Lawmakers have again sidestepped a proposal to bring additional accountability to a Florida women's prison where a federal investigation revealed "notorious acts of sexual abuse, including rape, against prisoners."
Twin bills (SB 108, HB 391) that would have required guards to wear body cameras while on duty at Lowell Correctional Institute in Ocala died without a hearing during the 2024 Legislative Session.
It marked the second time the GOP-controlled Legislature ignored legislation that would have allowed for better monitoring of the prison. In 2021, after U.S. Department of Justice (DOJ) investigators released a damning report about the facility, Gainesville Democratic Rep. Yvonne Hinson and former Democratic Sen. Annette Taddeo of Miami filed measures to address the issues.
This year, Miami Gardens Democratic Sen. Shevrin Jones joined Hinson in the cause.
The DOJ probe from 2018-2020 found Lowell repeatedly failed to prevent the rape and violent mistreatment of inmates, who remained at "substantial risk of serious harm because existing systems discourage prisoners from reporting, (detecting and effectively deterring) sexual abuse."
Those findings came five years after a Miami Herald investigation called attention to problems at Lowell, Florida's oldest and largest women's penitentiary. It made mention of a 2019 incident in which a lieutenant at the prison "accused repeatedly of sexually abusing multiple prisoners" allegedly slammed inmate Cheryl Weimar to the concrete floor and kicked her, leaving her paralyzed with a broken neck.
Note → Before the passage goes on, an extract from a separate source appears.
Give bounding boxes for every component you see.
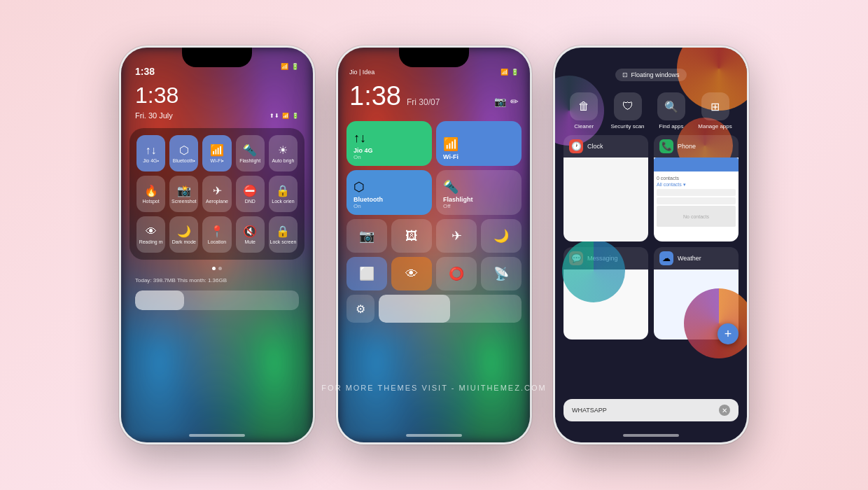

"In August 2020, (the Florida Department of Corrections) settled a lawsuit related to the prisoner's paralysis for $4.65 million," the report said.
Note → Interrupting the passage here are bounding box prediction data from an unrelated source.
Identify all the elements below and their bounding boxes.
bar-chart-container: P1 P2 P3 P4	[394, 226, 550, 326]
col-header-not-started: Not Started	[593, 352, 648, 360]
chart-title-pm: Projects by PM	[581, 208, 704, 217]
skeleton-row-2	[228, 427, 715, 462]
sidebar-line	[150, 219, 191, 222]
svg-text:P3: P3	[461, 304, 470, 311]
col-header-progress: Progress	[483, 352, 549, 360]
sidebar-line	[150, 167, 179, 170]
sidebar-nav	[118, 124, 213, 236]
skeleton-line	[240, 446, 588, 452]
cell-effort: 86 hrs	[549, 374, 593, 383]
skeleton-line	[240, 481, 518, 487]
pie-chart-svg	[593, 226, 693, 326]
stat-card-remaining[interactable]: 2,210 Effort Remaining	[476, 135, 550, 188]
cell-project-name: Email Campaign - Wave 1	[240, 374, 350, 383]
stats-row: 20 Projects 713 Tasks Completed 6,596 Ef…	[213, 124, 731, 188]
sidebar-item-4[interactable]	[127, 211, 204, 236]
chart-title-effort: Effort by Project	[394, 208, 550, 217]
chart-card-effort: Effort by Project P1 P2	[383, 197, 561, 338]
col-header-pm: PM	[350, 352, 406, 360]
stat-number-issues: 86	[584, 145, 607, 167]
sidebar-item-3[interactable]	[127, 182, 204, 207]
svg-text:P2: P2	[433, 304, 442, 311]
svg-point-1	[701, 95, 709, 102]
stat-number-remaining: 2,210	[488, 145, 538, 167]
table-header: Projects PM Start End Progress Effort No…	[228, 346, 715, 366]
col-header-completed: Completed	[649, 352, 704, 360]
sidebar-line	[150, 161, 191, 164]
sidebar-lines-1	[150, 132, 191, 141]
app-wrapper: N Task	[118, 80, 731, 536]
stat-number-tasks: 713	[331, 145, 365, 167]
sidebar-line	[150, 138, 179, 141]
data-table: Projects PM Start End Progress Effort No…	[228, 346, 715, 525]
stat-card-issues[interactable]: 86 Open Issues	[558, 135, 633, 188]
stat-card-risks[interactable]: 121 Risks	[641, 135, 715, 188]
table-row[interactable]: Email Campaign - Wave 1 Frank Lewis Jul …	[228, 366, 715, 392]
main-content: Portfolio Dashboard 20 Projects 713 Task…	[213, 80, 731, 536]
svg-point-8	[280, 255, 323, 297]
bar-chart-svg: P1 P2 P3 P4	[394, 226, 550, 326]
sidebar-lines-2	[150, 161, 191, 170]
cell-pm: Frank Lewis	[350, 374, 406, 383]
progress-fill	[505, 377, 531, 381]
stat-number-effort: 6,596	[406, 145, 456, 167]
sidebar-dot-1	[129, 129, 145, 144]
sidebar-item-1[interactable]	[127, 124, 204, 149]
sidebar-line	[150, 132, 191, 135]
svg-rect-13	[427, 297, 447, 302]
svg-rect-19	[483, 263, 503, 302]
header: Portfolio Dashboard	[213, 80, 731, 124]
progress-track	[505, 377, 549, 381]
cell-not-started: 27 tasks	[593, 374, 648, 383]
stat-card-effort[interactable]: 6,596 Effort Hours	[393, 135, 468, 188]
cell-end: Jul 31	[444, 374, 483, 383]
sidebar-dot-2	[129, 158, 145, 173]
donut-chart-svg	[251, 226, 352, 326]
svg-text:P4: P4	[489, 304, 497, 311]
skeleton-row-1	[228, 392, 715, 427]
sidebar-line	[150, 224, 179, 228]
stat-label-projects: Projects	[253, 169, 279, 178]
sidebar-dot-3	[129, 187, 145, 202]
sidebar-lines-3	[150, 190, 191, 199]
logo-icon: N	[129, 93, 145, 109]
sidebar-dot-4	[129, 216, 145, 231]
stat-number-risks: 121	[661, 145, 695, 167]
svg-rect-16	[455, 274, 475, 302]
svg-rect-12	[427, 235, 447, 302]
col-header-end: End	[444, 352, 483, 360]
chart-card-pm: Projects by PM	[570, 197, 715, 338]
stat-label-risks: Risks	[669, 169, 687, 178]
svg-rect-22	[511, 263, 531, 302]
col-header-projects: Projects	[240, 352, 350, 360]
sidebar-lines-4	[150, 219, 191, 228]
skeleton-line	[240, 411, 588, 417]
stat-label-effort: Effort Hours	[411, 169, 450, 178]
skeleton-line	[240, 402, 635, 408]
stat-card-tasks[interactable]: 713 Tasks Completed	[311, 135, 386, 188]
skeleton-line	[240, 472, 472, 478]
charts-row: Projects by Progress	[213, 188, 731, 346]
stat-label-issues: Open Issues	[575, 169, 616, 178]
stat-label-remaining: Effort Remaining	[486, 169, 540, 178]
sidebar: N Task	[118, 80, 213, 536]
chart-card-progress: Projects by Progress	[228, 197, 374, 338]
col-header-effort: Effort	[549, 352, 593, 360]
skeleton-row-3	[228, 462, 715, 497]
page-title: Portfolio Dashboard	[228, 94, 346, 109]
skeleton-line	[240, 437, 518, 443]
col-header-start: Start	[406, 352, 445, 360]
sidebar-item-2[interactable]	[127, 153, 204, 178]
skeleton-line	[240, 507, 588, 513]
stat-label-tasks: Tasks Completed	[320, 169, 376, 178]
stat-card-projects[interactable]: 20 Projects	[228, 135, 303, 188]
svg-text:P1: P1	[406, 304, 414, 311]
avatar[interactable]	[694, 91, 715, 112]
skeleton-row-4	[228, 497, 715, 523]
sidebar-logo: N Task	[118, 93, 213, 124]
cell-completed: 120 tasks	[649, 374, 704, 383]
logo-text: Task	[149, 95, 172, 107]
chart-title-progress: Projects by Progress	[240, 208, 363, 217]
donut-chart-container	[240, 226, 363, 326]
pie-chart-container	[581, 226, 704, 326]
"As part of that case, a former prisoner who recently had been released from Lowell testified under oath that this lieutenant threatened 'to put you under investigation and take your gain time' if you did not 'take care of him,' which the prisoner understood to mean 'oral or regular sex.'"
DOJ personnel wrote 22 times about how "inadequate" camera surveillance enabled the abusive guards and staff.
"We must be clear," Hinson said in a statement at the time. "These women had their constitutional rights violated. My office will continue to apply pressure and ensure that these women are protected and are treated with dignity."
Hinson and Jones' bills would have created a three-year pilot program under which Lowell correctional officers would have to wear body cams. The Florida Department of Corrections (DOC) would have had to establish policies and procedures for the cameras' "proper use, maintenance, and storage," including the storage of recordings.
A report from the DOC would have been due June 30, 2025.
"With the rise in incidents in our jails," Jones told Florida Politics in November, "it is only right that levels of accountability are put in place for the safety of those incarcerated and our correctional officers."